Keep the first 15 clams
Under state law, diggers can take 15 razor clams per day and are required to keep the first 15 they dig.
Each digger’s clams must be kept in a separate container.
Starting Tuesday, all diggers age 15 or older must have an applicable 2014-15 fishing license to harvest razor clams on any beach.
Licenses range from a three-day razor clam license to an annual combination fishing license and are available at a variety of sporting goods, hardware and assorted outfitters here on the North Olympic Peninsula and also on the Fish and Wildlife website at
More digs are tentatively set for April 14-20, watch this space for information when they are approved.
Avoid that long drive
While razor clams aren’t an option for sport clammers at Sequim Bay State Park, clams will be in season beginning Tuesday.
Butter and native littleneck clams are the main quarry here.
A state Discover Pass is required and a new 2014-15 shellfish license will be needed at Sequim Bay State Park.
To search Fish and Wildlife’s website for more clamming opportunities visit wdfw.wa.gov/fishing/shellfish/beaches/.
This beach-oriented column continues with a plea for beach walkers and birders interested in collecting data for the Coastal Observation and Seabird Survey Team, or COASST.
COASST is a citizen science project dedicated to involving volunteers in the collection of high-quality data on the status of coastal beaches, and trends of seabirds.
Volunteers systematically count and identify bird carcasses that wash ashore along ocean beaches from northern California to Alaska.

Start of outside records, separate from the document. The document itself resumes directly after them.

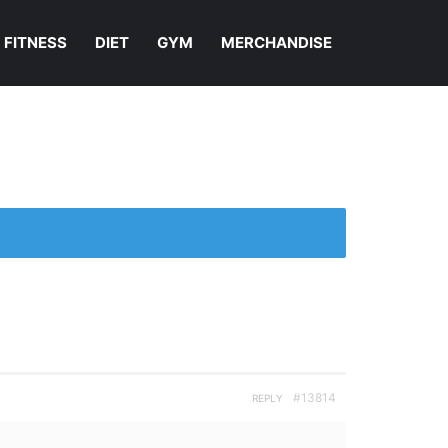
FITNESS
DIET
GYM
MERCHANDISE
#13814
REPLY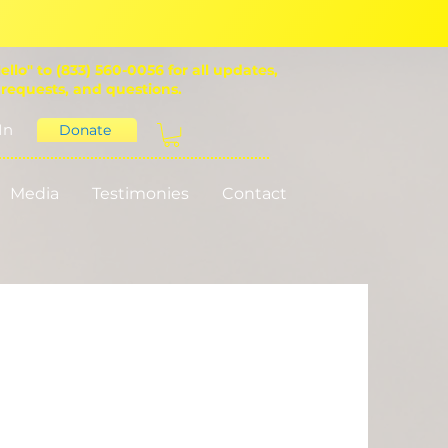
ello" to (833) 560-0056 for all updates,
 requests, and questions.
In
Donate
Media
Testimonies
Contact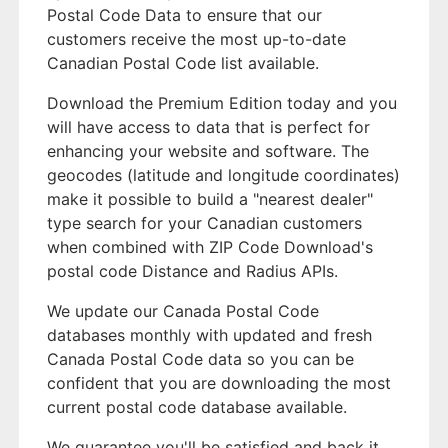
Postal Code Data to ensure that our
customers receive the most up-to-date
Canadian Postal Code list available.
Download the Premium Edition today and you
will have access to data that is perfect for
enhancing your website and software. The
geocodes (latitude and longitude coordinates)
make it possible to build a "nearest dealer"
type search for your Canadian customers
when combined with ZIP Code Download's
postal code Distance and Radius APIs.
We update our Canada Postal Code
databases monthly with updated and fresh
Canada Postal Code data so you can be
confident that you are downloading the most
current postal code database available.
We guarantee you'll be satisfied and back it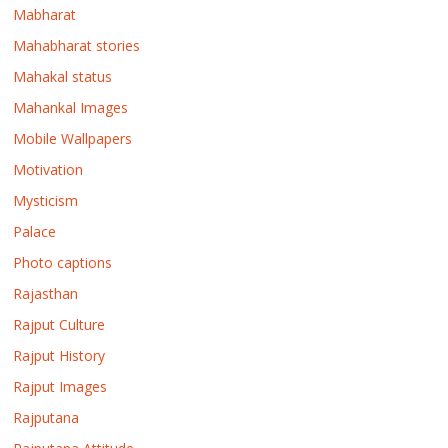
Mabharat
Mahabharat stories
Mahakal status
Mahankal Images
Mobile Wallpapers
Motivation
Mysticism
Palace
Photo captions
Rajasthan
Rajput Culture
Rajput History
Rajput Images
Rajputana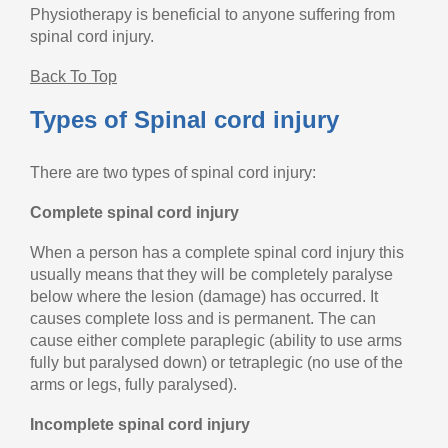
Physiotherapy is beneficial to anyone suffering from
spinal cord injury.
Back To Top
Types of Spinal cord injury
There are two types of spinal cord injury:
Complete spinal cord injury
When a person has a complete spinal cord injury this
usually means that they will be completely paralyse
below where the lesion (damage) has occurred. It
causes complete loss and is permanent. The can
cause either complete paraplegic (ability to use arms
fully but paralysed down) or tetraplegic (no use of the
arms or legs, fully paralysed).
Incomplete spinal cord injury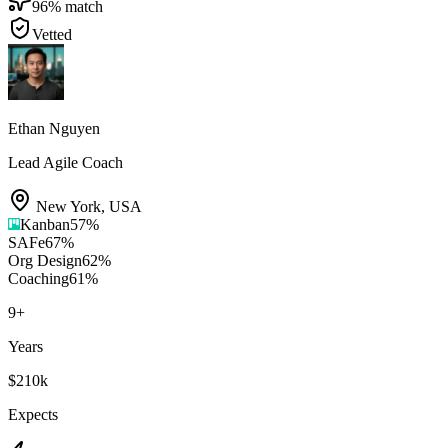
96
% match
Vetted
Ethan Nguyen
Lead Agile Coach
New York
,
USA
Kanban
57
%
SAFe
67
%
Org Design
62
%
Coaching
61
%
9
+
Years
$210k
Expects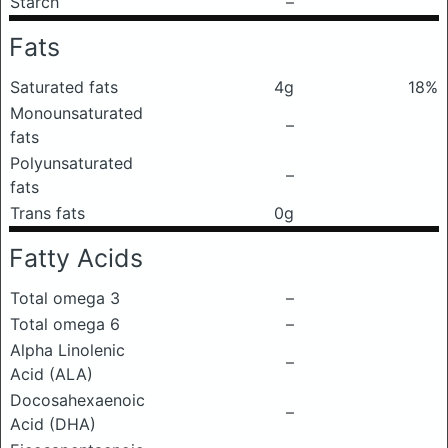
Starch
–
Fats
Saturated fats
4g
18%
Monounsaturated
–
fats
Polyunsaturated
–
fats
Trans fats
0g
Fatty Acids
Total omega 3
–
Total omega 6
–
Alpha Linolenic
–
Acid (ALA)
Docosahexaenoic
–
Acid (DHA)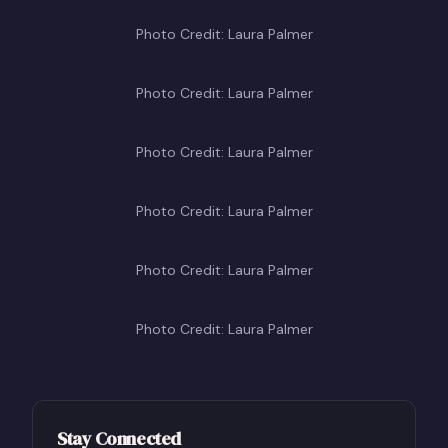
Photo Credit: Laura Palmer
Photo Credit: Laura Palmer
Photo Credit: Laura Palmer
Photo Credit: Laura Palmer
Photo Credit: Laura Palmer
Photo Credit: Laura Palmer
Stay Connected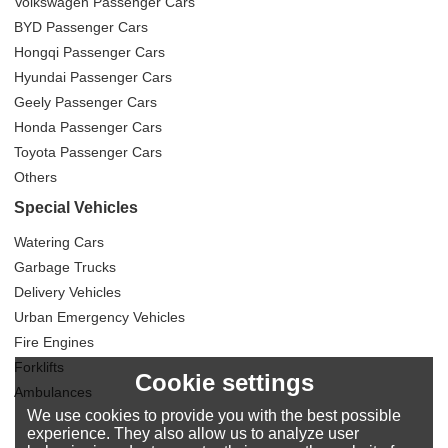
Volkswagen Passenger Cars
BYD Passenger Cars
Hongqi Passenger Cars
Hyundai Passenger Cars
Geely Passenger Cars
Honda Passenger Cars
Toyota Passenger Cars
Others
Special Vehicles
Watering Cars
Garbage Trucks
Delivery Vehicles
Urban Emergency Vehicles
Fire Engines
Forklifts
Cookie settings
Ambulances
We use cookies to provide you with the best possible
experience. They also allow us to analyze user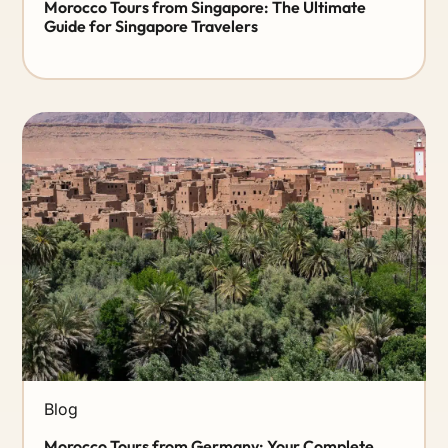
Morocco Tours from Singapore: The Ultimate
Guide for Singapore Travelers
Blog
Morocco Tours from Germany: Your Complete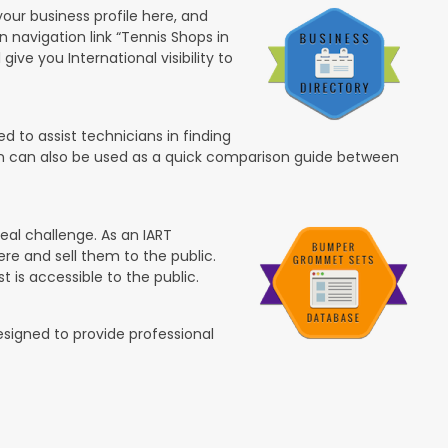
your business profile here, and
in navigation link “Tennis Shops in
 give you International visibility to
 to assist technicians in finding
ion can also be used as a quick comparison guide between
eal challenge. As an IART
re and sell them to the public.
t is accessible to the public.
esigned to provide professional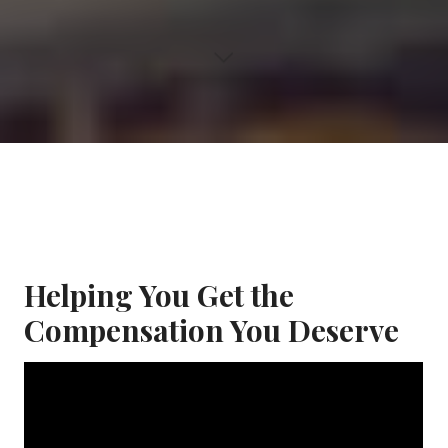
Helping You Get the
Compensation You Deserve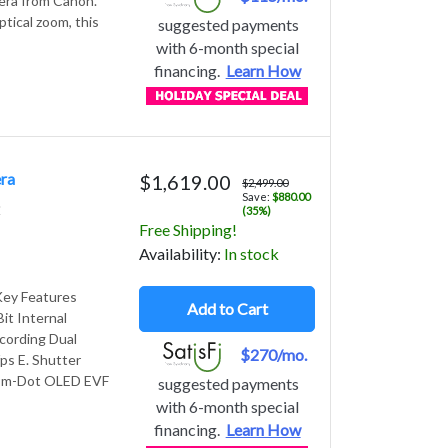
era from Canon.
ical zoom, this
suggested payments
with 6-month special
financing.
Learn How
ra
$1,619.00
$2,499.00
Save:
$880.00
2
(35%)
Free Shipping!
Avail
ability
:
In stock
Key Features
Add to Cart
t Internal
cording Dual
$270/mo.
ps E. Shutter
.69m-Dot OLED EVF
suggested payments
with 6-month special
financing.
Learn How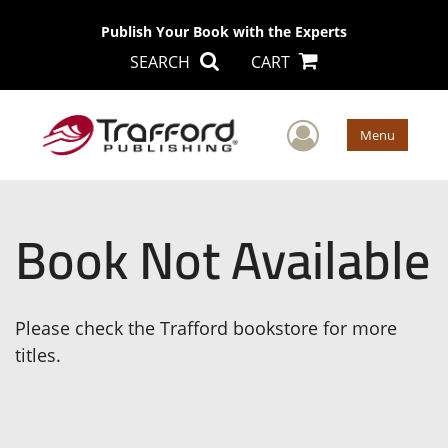
Publish Your Book with the Experts
SEARCH
CART
User Men
Menu
Book Not Available
Please check the Trafford bookstore for more
titles.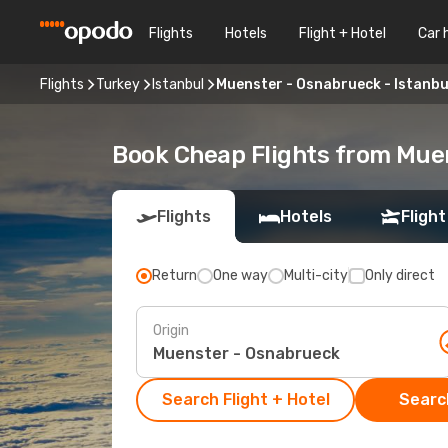
Flights
Hotels
Flight + Hotel
Car 
Flights
Turkey
Istanbul
Muenster - Osnabrueck - Istanbu
Book Cheap Flights from Muen
Flights
Hotels
Flight
Return
One way
Multi-city
Only direct
Origin
Search Flight + Hotel
Search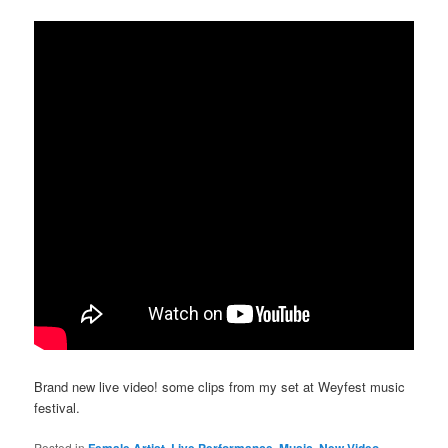
Brand new live video! some clips from my set at Weyfest music
festival.
Posted in
Female Artist
,
Live Performance
,
Music
,
New Video
,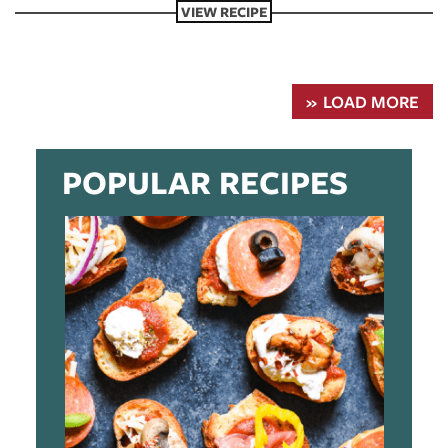
VIEW RECIPE
LOAD MORE
POPULAR RECIPES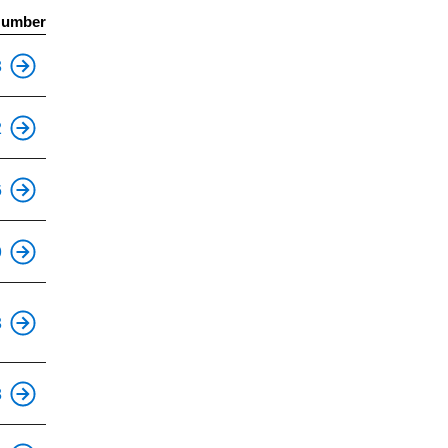
Number
This is an accessible stop.
3
This is an accessible stop.
2
This is an accessible stop.
6
This is an accessible stop.
9
This is an accessible stop.
3
This is an accessible stop.
8
This is an accessible stop.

No experience with birds is required just a commitment to survey a specific beach, typically about 3/4 miles in length, each month.
A six-hour COASST training is planned for the Clallam County Courthouse Commissioners Meeting Room No. 160, 223 E. Fourth St., in Port Angeles, from 11 a.m. to 5 p.m. Saturday, April 5.
Attendees will hear how COASST started, learn how to use the custom Beached Birds field guide, and try out their new skills with some actual specimens.
A $20 refundable deposit will provide prospective helpers with a COASST volunteer kit and Beached Birds field guide.
A lunch break is included in the training session.
To reserve your spot at the training email
firstname.lastname@example.org or phone 206-221-6893.
Those unable to attend can get more information from www.coasst.org or by phoning 206-221-6893 for additional information on upcoming events and trainings.
High school regatta
High school sailing returns to Port Angeles Harbor on Saturday with a Northwest Interscholastic Sailing Association regatta.
Sailors from high schools throughout the state west of the Cascade mountains will compete for the chance to hoist the Northwest Interscholastic Sailing Association’s High School Olympic Cup.
The first race is scheduled to begin at 10:30 a.m., weather permitting.
The event is free and open to the public. Racing may be viewed from the Port Angeles Yacht Club located at 1305 Marine Drive.